Rep. Na Kyung-won, center, floor leader of the main opposition Liberty Korea Party, gets disappointed after listening to the fact that four other political parties have submitted controversial reform bills which her party has been opposing for at the National Assembly, Friday. / Yonhap
By Park Ji-won
The ruling Democratic Party Korea (DPK) and three minor parties submitted four reform bills to the National Assembly Friday evening to fast-track them. The main opposition Liberty Korea Party (LKP) strongly protested the DPK-led coalition force's move.
Using the Assembly's electronic system, the four parties ― including the Bareunmirae Party (BMP), the Party for Democracy and Peace (PDP) and the progressive Justice Party ― submitted the bills, according to party officials. It's the first time in South Korean political history that bills have been submitted electronically.
The key points of the submitted bills include plans to increase the number of proportional representation seats in the Assembly, establish a special investigative body to look into corruption allegations involving high-ranking government officials and their families, and expand the police's independent investigative authority.
The four parties plan to hold committees on judicial and political reform to vote on whether to fast-track the bills. However, it is uncertain whether they would be able to hold their meetings as the LKP is strongly resisting the move by conducting sit-in protests inside the Assembly.
Tensions are high between the DPK and the LKP, resulting in tense physical confrontations in the National Assembly.
The LKP has been opposing the attempt to fast-track the bills as it was carried out without its approval, claiming it is against parliamentary democracy and aims to extend the current “leftist regime.” A group of Bareunmirae Party (BMP) members also held a sit-in protest on Thursday opposing its leadership's decision to push for the attempt.
Adding to sit-in protests blocking the Assembly's offices, between Thursday and Friday, the LKP members locked Rep. Chae Yi-bai of the BMP in his office for six hours to prevent him from participating in a key committee meeting to fast-track bills. An LKP member also allegedly broke a fax machine which accepts proposals to be registered.
The LKP stepped up its protests after National Assembly Speaker Moon Hee-sang approved the BMP leadership's request Thursday to replace its lawmakers on related committees with other lawmakers who are in favor of passing the reform measures.
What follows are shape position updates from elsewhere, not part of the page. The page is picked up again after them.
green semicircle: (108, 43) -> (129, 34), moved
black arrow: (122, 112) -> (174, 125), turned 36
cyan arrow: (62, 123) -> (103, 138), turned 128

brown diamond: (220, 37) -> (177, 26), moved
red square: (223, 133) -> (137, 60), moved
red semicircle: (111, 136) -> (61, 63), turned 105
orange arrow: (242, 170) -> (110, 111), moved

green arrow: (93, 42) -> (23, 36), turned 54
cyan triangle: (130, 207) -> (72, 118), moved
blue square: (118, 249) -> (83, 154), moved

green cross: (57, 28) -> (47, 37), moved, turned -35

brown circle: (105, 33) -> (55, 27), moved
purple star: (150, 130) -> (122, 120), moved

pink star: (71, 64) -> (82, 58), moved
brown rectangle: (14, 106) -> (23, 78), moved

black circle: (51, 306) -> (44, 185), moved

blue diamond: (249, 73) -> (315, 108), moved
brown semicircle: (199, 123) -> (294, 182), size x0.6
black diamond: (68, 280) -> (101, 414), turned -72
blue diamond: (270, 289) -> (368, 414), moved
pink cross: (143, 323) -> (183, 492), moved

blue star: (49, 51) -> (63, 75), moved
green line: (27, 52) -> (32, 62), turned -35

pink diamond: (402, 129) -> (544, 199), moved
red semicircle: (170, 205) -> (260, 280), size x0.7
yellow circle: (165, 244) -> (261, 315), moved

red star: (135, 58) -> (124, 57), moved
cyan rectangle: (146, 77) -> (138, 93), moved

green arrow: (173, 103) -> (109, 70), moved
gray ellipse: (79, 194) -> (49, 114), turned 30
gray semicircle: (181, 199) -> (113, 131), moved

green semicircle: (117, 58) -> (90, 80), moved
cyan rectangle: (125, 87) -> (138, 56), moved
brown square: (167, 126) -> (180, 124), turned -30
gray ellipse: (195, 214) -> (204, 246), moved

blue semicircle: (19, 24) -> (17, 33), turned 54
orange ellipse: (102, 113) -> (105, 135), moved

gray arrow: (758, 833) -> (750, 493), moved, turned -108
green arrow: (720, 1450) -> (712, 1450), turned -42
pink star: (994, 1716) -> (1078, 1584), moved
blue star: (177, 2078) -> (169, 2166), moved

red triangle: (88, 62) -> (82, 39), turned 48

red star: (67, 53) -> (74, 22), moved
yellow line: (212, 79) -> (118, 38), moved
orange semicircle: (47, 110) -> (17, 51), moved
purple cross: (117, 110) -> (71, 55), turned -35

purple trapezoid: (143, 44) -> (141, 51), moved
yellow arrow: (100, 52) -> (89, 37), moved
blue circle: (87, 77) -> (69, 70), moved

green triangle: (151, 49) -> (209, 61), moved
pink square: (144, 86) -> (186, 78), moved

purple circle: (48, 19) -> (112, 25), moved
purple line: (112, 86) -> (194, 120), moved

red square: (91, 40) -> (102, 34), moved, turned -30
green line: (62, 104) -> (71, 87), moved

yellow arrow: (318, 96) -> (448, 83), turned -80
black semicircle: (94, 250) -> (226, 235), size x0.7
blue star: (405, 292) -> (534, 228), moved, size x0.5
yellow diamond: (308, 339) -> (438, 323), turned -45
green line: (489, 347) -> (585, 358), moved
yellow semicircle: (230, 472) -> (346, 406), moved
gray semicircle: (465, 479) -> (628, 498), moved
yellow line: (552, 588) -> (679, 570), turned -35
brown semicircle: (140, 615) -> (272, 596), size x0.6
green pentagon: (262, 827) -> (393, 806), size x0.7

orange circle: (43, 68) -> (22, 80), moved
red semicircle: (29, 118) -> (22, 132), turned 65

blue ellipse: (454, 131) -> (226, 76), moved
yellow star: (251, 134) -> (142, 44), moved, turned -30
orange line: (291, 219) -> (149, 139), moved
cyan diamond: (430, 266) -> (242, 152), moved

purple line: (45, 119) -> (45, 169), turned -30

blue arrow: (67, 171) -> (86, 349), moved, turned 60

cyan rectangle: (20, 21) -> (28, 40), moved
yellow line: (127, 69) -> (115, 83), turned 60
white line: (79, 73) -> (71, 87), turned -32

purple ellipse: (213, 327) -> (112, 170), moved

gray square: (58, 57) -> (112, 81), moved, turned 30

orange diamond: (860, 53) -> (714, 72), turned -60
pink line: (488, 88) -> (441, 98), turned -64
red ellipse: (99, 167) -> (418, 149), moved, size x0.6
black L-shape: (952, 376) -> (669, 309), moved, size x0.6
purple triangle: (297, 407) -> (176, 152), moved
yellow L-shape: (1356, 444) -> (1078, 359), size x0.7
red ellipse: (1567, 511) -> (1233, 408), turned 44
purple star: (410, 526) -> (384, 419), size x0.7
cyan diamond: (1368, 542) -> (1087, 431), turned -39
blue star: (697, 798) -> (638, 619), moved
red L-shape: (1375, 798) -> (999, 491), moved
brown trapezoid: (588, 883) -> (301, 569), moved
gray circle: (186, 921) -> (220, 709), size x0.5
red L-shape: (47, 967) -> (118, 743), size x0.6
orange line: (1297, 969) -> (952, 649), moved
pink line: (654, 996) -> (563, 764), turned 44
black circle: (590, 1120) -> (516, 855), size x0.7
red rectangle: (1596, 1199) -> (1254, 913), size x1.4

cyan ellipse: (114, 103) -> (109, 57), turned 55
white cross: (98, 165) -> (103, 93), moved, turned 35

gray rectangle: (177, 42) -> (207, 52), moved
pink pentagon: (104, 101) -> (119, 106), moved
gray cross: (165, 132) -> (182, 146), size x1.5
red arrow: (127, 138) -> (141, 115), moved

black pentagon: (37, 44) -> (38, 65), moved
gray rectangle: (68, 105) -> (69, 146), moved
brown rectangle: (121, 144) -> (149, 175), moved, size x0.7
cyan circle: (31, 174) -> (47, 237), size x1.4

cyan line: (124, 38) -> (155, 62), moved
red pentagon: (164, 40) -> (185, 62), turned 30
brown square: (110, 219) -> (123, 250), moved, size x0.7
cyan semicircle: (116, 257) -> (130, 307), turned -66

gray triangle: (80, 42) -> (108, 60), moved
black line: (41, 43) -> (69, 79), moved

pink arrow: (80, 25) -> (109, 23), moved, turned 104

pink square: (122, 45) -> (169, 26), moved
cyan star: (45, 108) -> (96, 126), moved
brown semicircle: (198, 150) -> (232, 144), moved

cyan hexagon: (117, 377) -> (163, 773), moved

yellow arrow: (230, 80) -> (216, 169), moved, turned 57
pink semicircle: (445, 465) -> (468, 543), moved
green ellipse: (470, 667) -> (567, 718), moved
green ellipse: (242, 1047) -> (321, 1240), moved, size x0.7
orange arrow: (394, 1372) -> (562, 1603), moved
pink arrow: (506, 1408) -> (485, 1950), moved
The law on fast-tracking bills was initially made to prevent bills from being held up in the Assembly for too long after failing to win bipartisan support in 2012 when the Saenuri Party, the predecessor of the LKP, took the majority of the Assembly. The ruling DPK and three opposition parties agreed Tuesday to fast-track the bills after months of discussions.
If the bills are approved by the special committees, they will be put to a vote in a National Assembly regular session within 330 days. If the reform bills take effect, next year's general election will be carried out under a revised Election Law with an increased number of proportional representatives.
Leaders of the ruling DPK and the main opposition LKP exchanged barbs, threatening to stop each other's activities.
Rep. Lee Hae-chan, chairman of the DPK, said “The LKP took violent action at the Assembly which I have never seen before in my career as a lawmaker since 1988.”
Stressing that those activities are against the law, Lee pledged he will push for fast-tracking the bills to make a new order in the country by working together with his party members. The DPK later filed a complaint with the Seoul Central District Prosecutors' Office, accusing 18 LKP lawmakers and its secretaries for violating the Assembly Law and Criminal Law while sabotaging the four parties' moves to pass the bills.
“The DPK's move was illegal. South Korea is not North Korea. It is hard to understand continuing to change people to get approval,” said Rep. Na Kyung-won, floor leader of the LKP.
“They violated the Assembly Law and customs first. So our protest activities against them are totally acceptable.”